All that extremity and transgression, the belligerent violence and alienation, the hard fucking rock, seemed to fall away towards the end of the 90s. It didn't disappear, but American indie somehow managed to redefine itself as absent or even as a rejection of those qualities. Whatever Wolf Eyes and Lightning Bolt were, they were suddenly and emphatically not indie. Like how Built to Spill were basically Dinosaur Jr. without the self-loathing and punk outbursts. It's as much a truism that bad times produce angry music as that bad times cause people to crave a pleasant escape. Where American indie is concerned, the latter impulse seems to have won the day.
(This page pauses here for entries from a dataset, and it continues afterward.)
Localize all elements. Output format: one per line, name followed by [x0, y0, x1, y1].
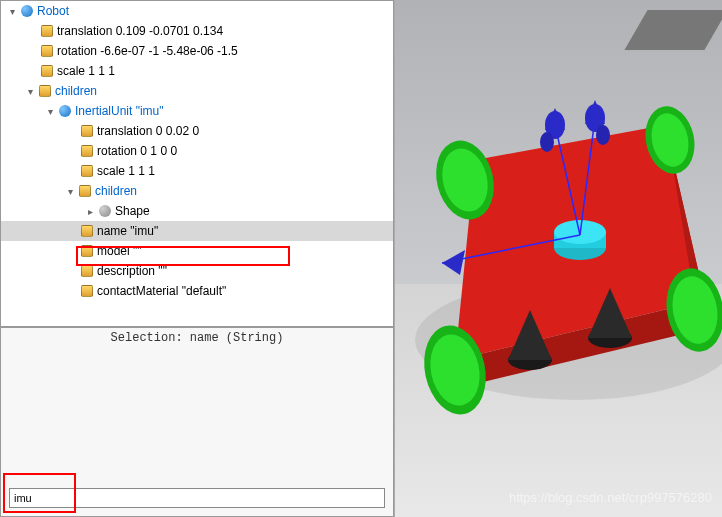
box-icon	[81, 265, 93, 277]
chevron-down-icon[interactable]: ▾	[43, 104, 57, 118]
chevron-down-icon[interactable]: ▾	[5, 4, 19, 18]
svg-point-28	[596, 125, 610, 145]
tree-node-scale[interactable]: ▾ scale 1 1 1	[1, 61, 393, 81]
tree-label: contactMaterial "default"	[97, 284, 226, 298]
scene-tree[interactable]: ▾ Robot ▾ translation 0.109 -0.0701 0.13…	[0, 0, 394, 327]
box-icon	[41, 65, 53, 77]
tree-node-imu-translation[interactable]: ▾ translation 0 0.02 0	[1, 121, 393, 141]
box-icon	[79, 185, 91, 197]
tree-node-imu-rotation[interactable]: ▾ rotation 0 1 0 0	[1, 141, 393, 161]
box-icon	[81, 165, 93, 177]
tree-label: translation 0.109 -0.0701 0.134	[57, 24, 223, 38]
tree-label: children	[55, 84, 97, 98]
tree-node-description[interactable]: ▾ description ""	[1, 261, 393, 281]
box-icon	[81, 285, 93, 297]
watermark: https://blog.csdn.net/crp997576280	[509, 490, 712, 505]
tree-label: translation 0 0.02 0	[97, 124, 199, 138]
tree-label: description ""	[97, 264, 167, 278]
tree-node-imu-scale[interactable]: ▾ scale 1 1 1	[1, 161, 393, 181]
tree-node-imu-children[interactable]: ▾ children	[1, 181, 393, 201]
tree-node-inertial-unit[interactable]: ▾ InertialUnit "imu"	[1, 101, 393, 121]
tree-node-contact-material[interactable]: ▾ contactMaterial "default"	[1, 281, 393, 301]
box-icon	[81, 125, 93, 137]
tree-node-translation[interactable]: ▾ translation 0.109 -0.0701 0.134	[1, 21, 393, 41]
tree-label: scale 1 1 1	[57, 64, 115, 78]
sphere-icon	[59, 105, 71, 117]
tree-label: children	[95, 184, 137, 198]
tree-label: InertialUnit "imu"	[75, 104, 164, 118]
tree-node-name[interactable]: ▾ name "imu"	[1, 221, 393, 241]
sphere-icon	[21, 5, 33, 17]
svg-point-27	[540, 132, 554, 152]
chevron-right-icon[interactable]: ▸	[83, 204, 97, 218]
tree-label: rotation 0 1 0 0	[97, 144, 177, 158]
property-panel: Selection: name (String)	[0, 327, 394, 517]
tree-label: model ""	[97, 244, 142, 258]
chevron-down-icon[interactable]: ▾	[23, 84, 37, 98]
box-icon	[81, 245, 93, 257]
tree-label: rotation -6.6e-07 -1 -5.48e-06 -1.5	[57, 44, 238, 58]
box-icon	[81, 225, 93, 237]
3d-viewport[interactable]: https://blog.csdn.net/crp997576280	[395, 0, 722, 517]
name-input[interactable]	[9, 488, 385, 508]
selection-label: Selection: name (String)	[1, 328, 393, 348]
tree-label: scale 1 1 1	[97, 164, 155, 178]
tree-node-robot[interactable]: ▾ Robot	[1, 1, 393, 21]
tree-node-model[interactable]: ▾ model ""	[1, 241, 393, 261]
box-icon	[81, 145, 93, 157]
box-icon	[41, 25, 53, 37]
tree-label: Shape	[115, 204, 150, 218]
box-icon	[39, 85, 51, 97]
tree-label: name "imu"	[97, 224, 158, 238]
tree-node-children[interactable]: ▾ children	[1, 81, 393, 101]
sphere-icon	[99, 205, 111, 217]
tree-node-shape[interactable]: ▸ Shape	[1, 201, 393, 221]
chevron-down-icon[interactable]: ▾	[63, 184, 77, 198]
svg-marker-22	[442, 250, 465, 275]
robot-render	[395, 0, 722, 517]
box-icon	[41, 45, 53, 57]
tree-label: Robot	[37, 4, 69, 18]
tree-node-rotation[interactable]: ▾ rotation -6.6e-07 -1 -5.48e-06 -1.5	[1, 41, 393, 61]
The relatively affluent and optimistic Clinton years bred an indie culture that championed harsh, oppositional, punk-inflected noise music. 9/11 and Bush Jr.'s catastrophically dystopian new century produced an American indie culture in love with Sufjan Stevens and The Shins.

Fozzy Osbourne (contenderizer), Thursday, 15 March 2012 22:56 (fourteen years ago)

^ the contenderizer news bulletin. issued every 3-6 months. contents juggled, but dependably consistent. count on it.

Fozzy Osbourne (contenderizer), Thursday, 15 March 2012 22:58 (fourteen years ago)

On the other hand, you had bands like Pavement and Yo La Tengo emerging or gaining popularity in the early 90s and I can see why folks were attracted to such bands amongst all the sub-grunge noise backwash that was what a lot of the scene yr describing turned into.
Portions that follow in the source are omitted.